▶ [What is being asked]
Produce an exact copy of the lines below, starting at the first and ending with the line containing "tomtområdet är på".

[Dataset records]
=-=-=

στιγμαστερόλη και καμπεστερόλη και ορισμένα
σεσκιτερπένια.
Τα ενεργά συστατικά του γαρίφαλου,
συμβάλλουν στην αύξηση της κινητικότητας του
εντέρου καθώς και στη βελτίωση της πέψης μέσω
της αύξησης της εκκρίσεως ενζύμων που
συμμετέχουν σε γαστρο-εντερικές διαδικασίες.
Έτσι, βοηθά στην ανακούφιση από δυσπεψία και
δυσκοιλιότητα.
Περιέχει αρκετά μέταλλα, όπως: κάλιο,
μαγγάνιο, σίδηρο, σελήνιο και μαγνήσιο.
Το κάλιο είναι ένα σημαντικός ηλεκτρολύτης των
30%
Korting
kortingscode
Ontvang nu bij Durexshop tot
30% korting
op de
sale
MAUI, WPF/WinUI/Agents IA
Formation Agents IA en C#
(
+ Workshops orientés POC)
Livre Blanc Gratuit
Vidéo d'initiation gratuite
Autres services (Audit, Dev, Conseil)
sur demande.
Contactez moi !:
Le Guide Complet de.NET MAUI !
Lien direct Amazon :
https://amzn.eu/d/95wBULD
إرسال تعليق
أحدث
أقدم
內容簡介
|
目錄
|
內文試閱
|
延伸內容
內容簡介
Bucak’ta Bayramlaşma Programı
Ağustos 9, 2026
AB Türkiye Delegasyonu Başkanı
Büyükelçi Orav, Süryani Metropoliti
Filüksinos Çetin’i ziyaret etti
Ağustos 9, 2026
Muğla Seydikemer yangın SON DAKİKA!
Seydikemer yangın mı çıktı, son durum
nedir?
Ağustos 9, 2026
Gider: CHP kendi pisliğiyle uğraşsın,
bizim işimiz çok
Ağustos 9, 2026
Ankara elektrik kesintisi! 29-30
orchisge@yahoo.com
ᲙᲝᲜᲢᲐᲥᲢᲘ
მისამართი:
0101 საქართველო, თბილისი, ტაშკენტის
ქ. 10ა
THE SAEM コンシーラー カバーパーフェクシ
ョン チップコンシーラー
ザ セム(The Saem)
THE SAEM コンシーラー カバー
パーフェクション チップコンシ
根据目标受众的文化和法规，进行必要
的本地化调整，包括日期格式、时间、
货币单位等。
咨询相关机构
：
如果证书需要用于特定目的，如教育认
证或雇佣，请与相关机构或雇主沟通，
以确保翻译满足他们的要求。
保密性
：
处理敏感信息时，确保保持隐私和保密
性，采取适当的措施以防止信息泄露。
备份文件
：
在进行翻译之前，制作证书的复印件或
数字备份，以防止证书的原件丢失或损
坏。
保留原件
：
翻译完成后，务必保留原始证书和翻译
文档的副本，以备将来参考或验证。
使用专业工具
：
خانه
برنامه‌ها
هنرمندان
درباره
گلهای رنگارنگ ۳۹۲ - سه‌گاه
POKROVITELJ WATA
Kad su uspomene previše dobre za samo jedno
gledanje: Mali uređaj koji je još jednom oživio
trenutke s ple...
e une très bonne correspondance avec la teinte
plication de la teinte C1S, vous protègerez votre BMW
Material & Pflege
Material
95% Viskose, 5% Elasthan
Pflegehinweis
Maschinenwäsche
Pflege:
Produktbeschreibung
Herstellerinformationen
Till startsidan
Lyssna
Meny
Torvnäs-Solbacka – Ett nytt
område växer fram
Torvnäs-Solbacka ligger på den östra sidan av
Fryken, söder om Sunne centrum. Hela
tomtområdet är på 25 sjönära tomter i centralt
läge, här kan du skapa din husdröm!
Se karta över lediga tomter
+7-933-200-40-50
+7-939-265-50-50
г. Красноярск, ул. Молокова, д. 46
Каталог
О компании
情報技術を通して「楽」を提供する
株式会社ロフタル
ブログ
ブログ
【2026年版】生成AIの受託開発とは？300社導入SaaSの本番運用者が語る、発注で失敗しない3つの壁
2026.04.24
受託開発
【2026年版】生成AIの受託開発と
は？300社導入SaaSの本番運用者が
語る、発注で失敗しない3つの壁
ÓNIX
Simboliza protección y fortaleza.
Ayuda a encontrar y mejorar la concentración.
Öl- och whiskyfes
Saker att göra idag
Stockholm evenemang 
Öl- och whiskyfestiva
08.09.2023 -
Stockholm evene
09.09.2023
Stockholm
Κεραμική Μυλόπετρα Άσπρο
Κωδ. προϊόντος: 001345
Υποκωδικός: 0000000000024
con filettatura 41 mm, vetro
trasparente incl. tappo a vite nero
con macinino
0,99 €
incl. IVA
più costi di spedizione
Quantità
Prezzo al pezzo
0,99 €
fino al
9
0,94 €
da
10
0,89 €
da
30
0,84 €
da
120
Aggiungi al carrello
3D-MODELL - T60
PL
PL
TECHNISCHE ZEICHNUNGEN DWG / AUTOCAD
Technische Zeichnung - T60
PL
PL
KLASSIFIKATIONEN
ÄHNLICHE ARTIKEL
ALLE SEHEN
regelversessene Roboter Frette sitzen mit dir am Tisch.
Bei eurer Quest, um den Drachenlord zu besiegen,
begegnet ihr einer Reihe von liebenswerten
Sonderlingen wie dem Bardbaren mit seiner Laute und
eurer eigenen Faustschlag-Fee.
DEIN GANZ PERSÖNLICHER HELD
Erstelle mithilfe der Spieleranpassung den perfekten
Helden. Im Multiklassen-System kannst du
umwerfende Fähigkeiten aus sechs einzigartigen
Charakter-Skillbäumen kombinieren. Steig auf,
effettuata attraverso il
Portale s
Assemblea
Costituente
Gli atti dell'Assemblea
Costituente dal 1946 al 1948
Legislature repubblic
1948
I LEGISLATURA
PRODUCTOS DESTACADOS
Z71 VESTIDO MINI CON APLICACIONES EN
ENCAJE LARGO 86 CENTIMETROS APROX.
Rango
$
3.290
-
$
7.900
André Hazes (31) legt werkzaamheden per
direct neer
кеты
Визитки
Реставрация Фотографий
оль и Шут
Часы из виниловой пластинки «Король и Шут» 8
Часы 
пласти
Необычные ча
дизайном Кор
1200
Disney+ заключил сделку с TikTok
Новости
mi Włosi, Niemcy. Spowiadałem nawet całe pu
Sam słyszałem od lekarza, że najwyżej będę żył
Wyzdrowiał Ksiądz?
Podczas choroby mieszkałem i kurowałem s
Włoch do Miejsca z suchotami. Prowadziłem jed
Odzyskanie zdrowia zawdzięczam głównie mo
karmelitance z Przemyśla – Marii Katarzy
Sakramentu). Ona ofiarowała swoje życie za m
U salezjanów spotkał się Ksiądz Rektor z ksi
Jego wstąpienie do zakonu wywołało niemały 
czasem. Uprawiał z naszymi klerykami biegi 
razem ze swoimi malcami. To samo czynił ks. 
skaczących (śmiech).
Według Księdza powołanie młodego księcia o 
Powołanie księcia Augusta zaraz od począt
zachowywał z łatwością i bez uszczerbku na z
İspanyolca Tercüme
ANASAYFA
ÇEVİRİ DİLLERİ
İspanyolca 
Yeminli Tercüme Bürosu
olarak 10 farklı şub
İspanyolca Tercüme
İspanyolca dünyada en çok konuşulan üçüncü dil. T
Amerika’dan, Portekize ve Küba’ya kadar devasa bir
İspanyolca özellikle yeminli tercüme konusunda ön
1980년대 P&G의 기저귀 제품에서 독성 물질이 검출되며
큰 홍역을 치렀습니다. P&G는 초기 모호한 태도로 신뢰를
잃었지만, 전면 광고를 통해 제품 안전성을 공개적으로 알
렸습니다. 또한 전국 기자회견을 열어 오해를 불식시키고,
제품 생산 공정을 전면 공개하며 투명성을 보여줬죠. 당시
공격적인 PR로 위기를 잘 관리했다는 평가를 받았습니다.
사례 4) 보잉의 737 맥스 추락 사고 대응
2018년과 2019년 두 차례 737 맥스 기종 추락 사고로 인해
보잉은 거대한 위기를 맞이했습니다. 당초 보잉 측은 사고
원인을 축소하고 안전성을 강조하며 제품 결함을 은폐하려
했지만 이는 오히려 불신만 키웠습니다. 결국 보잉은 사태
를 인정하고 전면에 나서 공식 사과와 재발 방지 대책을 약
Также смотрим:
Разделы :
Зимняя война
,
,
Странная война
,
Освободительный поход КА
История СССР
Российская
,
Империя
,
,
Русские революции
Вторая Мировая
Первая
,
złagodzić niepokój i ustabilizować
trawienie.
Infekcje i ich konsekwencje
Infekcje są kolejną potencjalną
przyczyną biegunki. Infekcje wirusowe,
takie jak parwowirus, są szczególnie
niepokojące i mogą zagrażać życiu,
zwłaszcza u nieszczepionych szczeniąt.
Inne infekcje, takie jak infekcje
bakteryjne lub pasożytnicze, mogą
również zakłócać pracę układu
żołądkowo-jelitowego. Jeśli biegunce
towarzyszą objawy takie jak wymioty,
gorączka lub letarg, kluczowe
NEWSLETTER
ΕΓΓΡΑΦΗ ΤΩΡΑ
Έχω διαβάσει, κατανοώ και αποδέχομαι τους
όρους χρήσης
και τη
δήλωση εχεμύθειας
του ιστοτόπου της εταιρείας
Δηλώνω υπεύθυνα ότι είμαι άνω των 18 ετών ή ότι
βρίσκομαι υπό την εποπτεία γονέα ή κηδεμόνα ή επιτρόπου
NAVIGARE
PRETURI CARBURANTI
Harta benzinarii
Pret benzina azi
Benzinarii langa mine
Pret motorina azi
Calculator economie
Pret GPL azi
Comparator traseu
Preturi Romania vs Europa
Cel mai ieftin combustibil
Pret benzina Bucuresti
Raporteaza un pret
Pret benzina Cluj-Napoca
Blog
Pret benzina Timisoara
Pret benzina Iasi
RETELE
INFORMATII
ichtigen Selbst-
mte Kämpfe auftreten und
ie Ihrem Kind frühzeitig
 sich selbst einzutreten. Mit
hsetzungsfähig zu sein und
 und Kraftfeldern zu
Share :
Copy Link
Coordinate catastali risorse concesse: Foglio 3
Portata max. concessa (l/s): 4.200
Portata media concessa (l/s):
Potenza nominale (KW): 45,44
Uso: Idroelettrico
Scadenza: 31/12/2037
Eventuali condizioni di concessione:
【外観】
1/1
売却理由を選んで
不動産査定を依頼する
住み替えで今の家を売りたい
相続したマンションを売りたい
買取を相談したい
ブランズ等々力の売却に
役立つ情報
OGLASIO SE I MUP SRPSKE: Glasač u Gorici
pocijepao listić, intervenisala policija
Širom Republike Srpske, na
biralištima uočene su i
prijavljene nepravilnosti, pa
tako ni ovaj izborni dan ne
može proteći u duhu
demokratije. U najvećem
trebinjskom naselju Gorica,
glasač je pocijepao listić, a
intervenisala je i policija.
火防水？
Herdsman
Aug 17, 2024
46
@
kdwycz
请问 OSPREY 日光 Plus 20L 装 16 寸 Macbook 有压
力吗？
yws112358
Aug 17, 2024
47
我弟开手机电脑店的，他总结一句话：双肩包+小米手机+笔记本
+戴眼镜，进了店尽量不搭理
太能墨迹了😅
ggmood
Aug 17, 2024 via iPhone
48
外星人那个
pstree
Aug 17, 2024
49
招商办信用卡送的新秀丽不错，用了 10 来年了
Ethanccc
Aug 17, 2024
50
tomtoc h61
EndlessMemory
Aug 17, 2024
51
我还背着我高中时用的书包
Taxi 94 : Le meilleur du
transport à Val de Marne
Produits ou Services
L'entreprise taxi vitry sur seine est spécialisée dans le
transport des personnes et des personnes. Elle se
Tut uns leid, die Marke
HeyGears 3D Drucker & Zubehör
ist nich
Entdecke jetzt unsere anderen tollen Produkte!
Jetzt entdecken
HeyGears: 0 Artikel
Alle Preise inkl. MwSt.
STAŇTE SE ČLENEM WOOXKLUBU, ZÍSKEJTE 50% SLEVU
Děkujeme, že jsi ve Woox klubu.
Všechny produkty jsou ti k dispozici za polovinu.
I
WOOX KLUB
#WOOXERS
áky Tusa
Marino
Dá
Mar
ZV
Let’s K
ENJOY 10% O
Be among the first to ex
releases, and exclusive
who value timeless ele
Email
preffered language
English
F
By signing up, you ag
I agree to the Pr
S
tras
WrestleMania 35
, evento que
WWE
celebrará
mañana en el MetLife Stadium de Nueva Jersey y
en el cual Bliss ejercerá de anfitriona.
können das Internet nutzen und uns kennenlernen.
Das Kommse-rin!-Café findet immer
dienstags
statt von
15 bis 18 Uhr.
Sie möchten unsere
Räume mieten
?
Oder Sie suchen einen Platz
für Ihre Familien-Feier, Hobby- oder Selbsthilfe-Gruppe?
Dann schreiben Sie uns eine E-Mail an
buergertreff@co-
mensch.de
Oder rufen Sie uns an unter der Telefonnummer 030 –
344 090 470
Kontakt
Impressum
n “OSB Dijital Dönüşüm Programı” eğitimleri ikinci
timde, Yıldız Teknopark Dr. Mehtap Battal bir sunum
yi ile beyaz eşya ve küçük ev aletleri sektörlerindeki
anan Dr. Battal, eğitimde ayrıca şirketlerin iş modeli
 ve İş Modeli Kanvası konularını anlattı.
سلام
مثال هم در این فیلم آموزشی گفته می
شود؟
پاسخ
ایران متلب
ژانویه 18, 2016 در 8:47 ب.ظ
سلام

=-=-=

▶ [Solution]
στιγμαστερόλη και καμπεστερόλη και ορισμένα
σεσκιτερπένια.
Τα ενεργά συστατικά του γαρίφαλου,
συμβάλλουν στην αύξηση της κινητικότητας του
εντέρου καθώς και στη βελτίωση της πέψης μέσω
της αύξησης της εκκρίσεως ενζύμων που
συμμετέχουν σε γαστρο-εντερικές διαδικασίες.
Έτσι, βοηθά στην ανακούφιση από δυσπεψία και
δυσκοιλιότητα.
Περιέχει αρκετά μέταλλα, όπως: κάλιο,
μαγγάνιο, σίδηρο, σελήνιο και μαγνήσιο.
Το κάλιο είναι ένα σημαντικός ηλεκτρολύτης των
30%
Korting
kortingscode
Ontvang nu bij Durexshop tot
30% korting
op de
sale
MAUI, WPF/WinUI/Agents IA
Formation Agents IA en C#
(
+ Workshops orientés POC)
Livre Blanc Gratuit
Vidéo d'initiation gratuite
Autres services (Audit, Dev, Conseil)
sur demande.
Contactez moi !:
Le Guide Complet de.NET MAUI !
Lien direct Amazon :
https://amzn.eu/d/95wBULD
إرسال تعليق
أحدث
أقدم
內容簡介
|
目錄
|
內文試閱
|
延伸內容
內容簡介
Bucak’ta Bayramlaşma Programı
Ağustos 9, 2026
AB Türkiye Delegasyonu Başkanı
Büyükelçi Orav, Süryani Metropoliti
Filüksinos Çetin’i ziyaret etti
Ağustos 9, 2026
Muğla Seydikemer yangın SON DAKİKA!
Seydikemer yangın mı çıktı, son durum
nedir?
Ağustos 9, 2026
Gider: CHP kendi pisliğiyle uğraşsın,
bizim işimiz çok
Ağustos 9, 2026
Ankara elektrik kesintisi! 29-30
orchisge@yahoo.com
ᲙᲝᲜᲢᲐᲥᲢᲘ
მისამართი:
0101 საქართველო, თბილისი, ტაშკენტის
ქ. 10ა
THE SAEM コンシーラー カバーパーフェクシ
ョン チップコンシーラー
ザ セム(The Saem)
THE SAEM コンシーラー カバー
パーフェクション チップコンシ
根据目标受众的文化和法规，进行必要
的本地化调整，包括日期格式、时间、
货币单位等。
咨询相关机构
：
如果证书需要用于特定目的，如教育认
证或雇佣，请与相关机构或雇主沟通，
以确保翻译满足他们的要求。
保密性
：
处理敏感信息时，确保保持隐私和保密
性，采取适当的措施以防止信息泄露。
备份文件
：
在进行翻译之前，制作证书的复印件或
数字备份，以防止证书的原件丢失或损
坏。
保留原件
：
翻译完成后，务必保留原始证书和翻译
文档的副本，以备将来参考或验证。
使用专业工具
：
خانه
برنامه‌ها
هنرمندان
درباره
گلهای رنگارنگ ۳۹۲ - سه‌گاه
POKROVITELJ WATA
Kad su uspomene previše dobre za samo jedno
gledanje: Mali uređaj koji je još jednom oživio
trenutke s ple...
e une très bonne correspondance avec la teinte
plication de la teinte C1S, vous protègerez votre BMW
Material & Pflege
Material
95% Viskose, 5% Elasthan
Pflegehinweis
Maschinenwäsche
Pflege:
Produktbeschreibung
Herstellerinformationen
Till startsidan
Lyssna
Meny
Torvnäs-Solbacka – Ett nytt
område växer fram
Torvnäs-Solbacka ligger på den östra sidan av
Fryken, söder om Sunne centrum. Hela
tomtområdet är på 25 sjönära tomter i centralt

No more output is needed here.